According to oncologist Bruno Nervi, president of the foundation Chile sin Cancer (‘Chile without cancer’), there are around 100 oncologists in Chile, when 400 are needed (55.000 people are diagnosed with cancer every year) (‘La Fundación Chile sin cáncer (…)’ 2018). Given the high number of patients, oncologists do not have the time to explain all the details of the treatment. The nurses working at the chemotherapy room face the same problem, as they try to fit in as many patients on a day as possible. The nurse navigators then, fill in this gap by educating the patient on the details of the disease and its treatment and mediate between the patient and the complex bureaucratical system of public healthcare in Chile. They make all the appointments for exams, blood tests and the like –which requires a lot of paperwork– and stay in touch with patient in case this has any doubt or question. These dedicated nurses constitute a human factor in healthcare that no app can replace. The nurse navigators, however, do use an app that is the most commonly used messaging app amongst patients: WhatsApp. According to the navigator nurses, WhatsApp gives them the chance to use various means of communication depending on the particularities and necessities of every patient: some prefer a phone call, some other need to see the info written in a text message, other will be reassured if they see a picture of the prescription or an exam order, some need an audio message they can listen to several times in order to understand the meaning (most of the patients are low-income people with low levels of education). Besides, nurse navigators are available for the patients for any doubt or question they might have. These nurses are there for them, to answer their questions and to comfort them, as the treatment and this relation of distant care can last for years.

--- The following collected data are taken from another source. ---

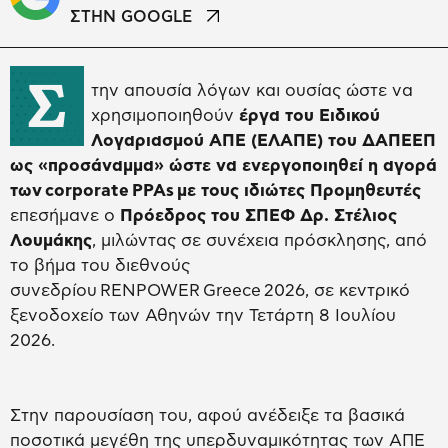
ΣΤΗΝ GOOGLE
Σ
την απουσία λόγων και ουσίας ώστε να
χρησιμοποιηθούν
έργα του Ειδικού
Λογαριασμού ΑΠΕ (ΕΛΑΠΕ) του ΔΑΠΕΕΠ
ως «προσάναμμα» ώστε να ενεργοποιηθεί η αγορά
των corporate PPAs με τους ιδιώτες Προμηθευτές
επεσήμανε ο
Πρόεδρος του ΣΠΕΦ Δρ. Στέλιος
Λουμάκης
, μιλώντας σε συνέχεια πρόσκλησης, από
το βήμα του διεθνούς
συνεδρίου RENPOWER Greece 2026, σε κεντρικό
ξενοδοχείο των Αθηνών την Τετάρτη 8 Ιουλίου
2026.
Στην παρουσίαση του, αφού ανέδειξε τα βασικά
ποσοτικά μεγέθη της υπερδυναμικότητας των ΑΠΕ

Daniel Miller, principal investigator of the ASSA project, recommended in his last book ‘The Comfort of People’ on hospice patients and the use of new media, that it would important to create a patient/carer charter of new media use (2017: 218). The usage of WhatsApp by these nurse navigators actually follows a protocol which developed out of their experience in the last couple of years. I will attempt to describe this protocol and app usage and build up a model. I really hope it will be possible to bring this locally developed good idea to other public hospitals in Chile.

References

Devine, A. (2017, April 3). The Nurse Navigator: A Patient’s Compass On The Healthcare Journey. Retrieved from https://nurse.org/articles/nurse-navigator-career-path-salary-job-description/
La Fundación Chile sin cáncer y su contribución para cambiar la historia del cáncer en Chile. (2018, October 15). Retrieved from https://www.uc.cl/es/la-universidad/noticias/31765-la-fundacion-chilesincancer-y-su-contribucion-para-cambiar-la-historia-del-cancer-en-chile
Miller, D. (2017). The Comfort of People. Cambridge: Polity Press.
Pype, K. (2017). Smartness from Below: Variations on Technology and Creativity in Contemporary Kinshasa. In C. C. Mavhunga (Ed.), What Do Science, Technology, and Innovation Mean from Africa? (pp. 97–115). Cambridge, Massachussetts: The MIT Press.